Here in the United States, we’re talking about another mass shooting.
It doesn’t matter what day you read this post on; that opening sentence will still be true. We have a lot of them here. We talk about them a lot. We typically don’t do anything beyond talking, but that part may change one day.
That day probably isn’t today. Today we’re still talking. And I’m a translator, so I’m meta. I want to talk about the conversation.
The specific mass shooting we’re talking about today was an act of racially motivated terrorism committed by a white supremacist man. That’s not unusual, either. Racially motivated violence has been a specialty of ours since back when we were still a British colony, and white supremacy is on the rise, here and around the globe.

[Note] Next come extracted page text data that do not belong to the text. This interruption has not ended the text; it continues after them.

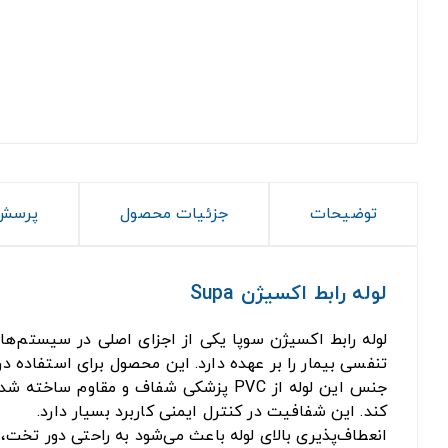
توضیحات
جزئیات محصول
پرسش 
لوله رابط اکسیژن Supa
لوله رابط اکسیژن سوپا یکی از اجزای اصلی در سیستم‌ه
تنفسی بیمار را بر عهده دارد. این محصول برای استفاده د
جنس این لوله از PVC پزشکی شفاف و مقا
کند. این شفافیت در کنترل ایمنی کاربرد بسیار دارد.
انعطاف‌پذیری بالای لوله باعث می‌شود به راحتی دور تخت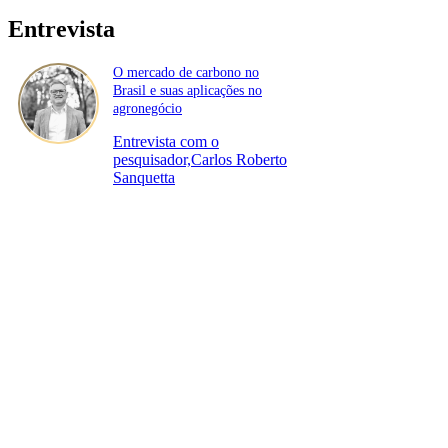
Entrevista
O mercado de carbono no
Brasil e suas aplicações no
agronegócio
Entrevista com o
pesquisador,Carlos Roberto
Sanquetta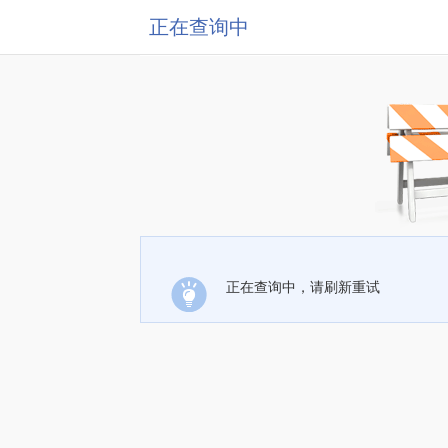
正在查询中
正在查询中，请刷新重试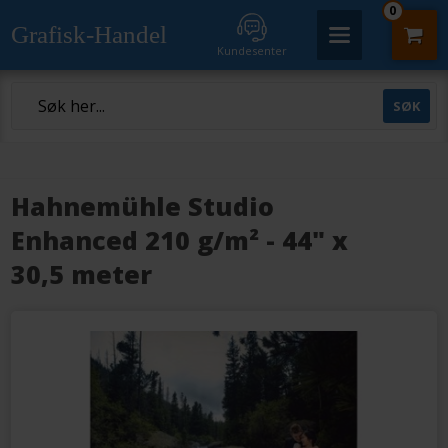
0
Grafisk-Handel
Kundesenter
Hahnemühle Studio
Enhanced 210 g/m² - 44" x
30,5 meter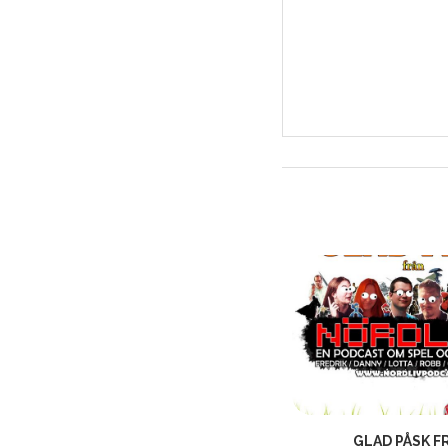
RETROSPELSMÄSSAN LÖRDAG
GLAD PÅSK F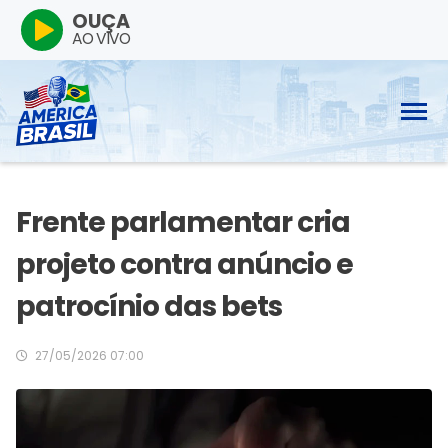
OUÇA
AO VIVO
Frente parlamentar cria
projeto contra anúncio e
patrocínio das bets
27/05/2026 07:00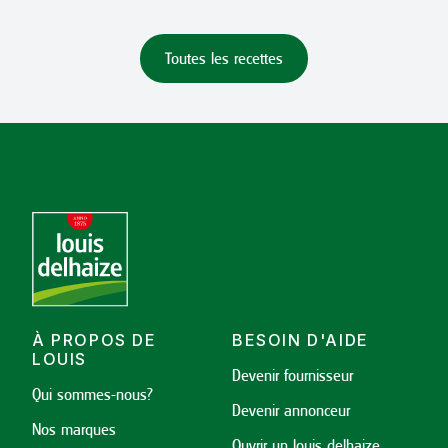
Toutes les recettes
À PROPOS DE
BESOIN D'AIDE
LOUIS
Devenir fournisseur
Qui sommes-nous?
Devenir annonceur
Nos marques
Ouvrir un louis delhaize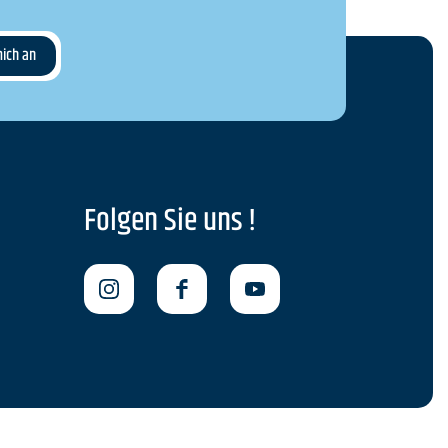
Folgen Sie uns !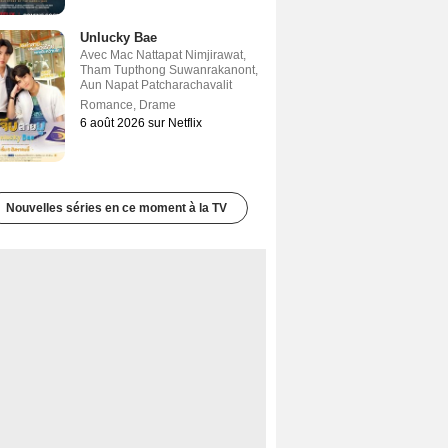
Unlucky Bae
Avec
Mac Nattapat Nimjirawat
,
Tham Tupthong Suwanrakanont
,
Aun Napat Patcharachavalit
Romance
,
Drame
6 août 2026 sur Netflix
Nouvelles séries en ce moment à la TV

The national conversation about it has managed to hit on the usual questions: Should we officially agree that people of color have the same human rights as white people? Should we officially agree that women have the same human rights as men? Should we officially agree that immigrants have the same human rights as current US citizens?
You might not have heard those questions phrased exactly that way. Don’t worry; I’m a translator. Let me translate them into some other forms: Are white supremacists “terrorists,” or are they just “misguided”? Should we address the fact that most mass shooters are men with a history of violence against women, or would mentioning that be hurtful to the men who never shoot anybody? When people talk about mass shootings, are they really just distracting us from the more pressing immigration crisis?
Those are the questions I hear all around me.
As far as I can tell, what it all boils down to is this: We each have a circle in our mind where we put all the people whom we think should have human rights.
Whether by nature or nurture, some people’s circles seem to be bigger than others. Still, we all have to decide for ourselves which human beings should get human rights. So we either have to move people into the circle or draw the circle around the people.
All of those questions above definitely make the conversation about which people get to move into the circle.
In this conversation we’re having about gun violence (or is it about race? or is it about gender? or is it about nationality?), it seems implied that since all of us have finite circles, we need to decide for ourselves how best to fit people in there. Maybe we go with the “first come, first served” rule until the circle is full. Maybe we say people of a certain skin color get priority entry. Maybe we say cisgender people get priority entry. Maybe we say people whose families came to the United States during a certain date range get priority entry. Maybe everybody gets rated on some complex system of sexual attractiveness, educational level, reading speed, and physical fitness.
But whatever the system, whatever size the circle, eventually this happens…
The circle is looking pretty full. It doesn’t look like there’s room for that last person. Maybe they were the “brownest one,” or the “fattest one,” or the “slowest one,” or just the unluckiest one. For whatever reason, not everybody fit in the circle!
But wait.
Human rights don’t take up space.
I imagined this circle. This is all conceptual. This is me, introspecting about how big the “Who gets human rights?” circle is. This my neighbor, introspecting about the same thing.
Every time we wonder if a white supremacist is a terrorist in the same way a member of ISIS is, or question whether it’s “fair” to talk about how abusive men commit most mass shootings, or mention immigration and mass shootings at the same time like they are inherently connected issues, that’s us deciding that we don’t want everybody in the circle. That’s us deciding that human rights aren’t “human rights”; they’re rights we grant only to specific humans.
Because if we did want everybody in this imaginary circle…
We’d just imagine a bigger circle.
My vision is the “draw the circle around the people” one. Everybody is inside the circle by default. If someone looks like they might fall outside the circle, well, I control my vision, and I can choose to expand the circle. I might not like that person, but me choosing to exclude them would always be a choice, and never a necessity.
Your vision of humanity is your imagination at work.
The size of your circle is the size of your imagination.
And any failure to grant human rights to every single human being is a failure of imagination.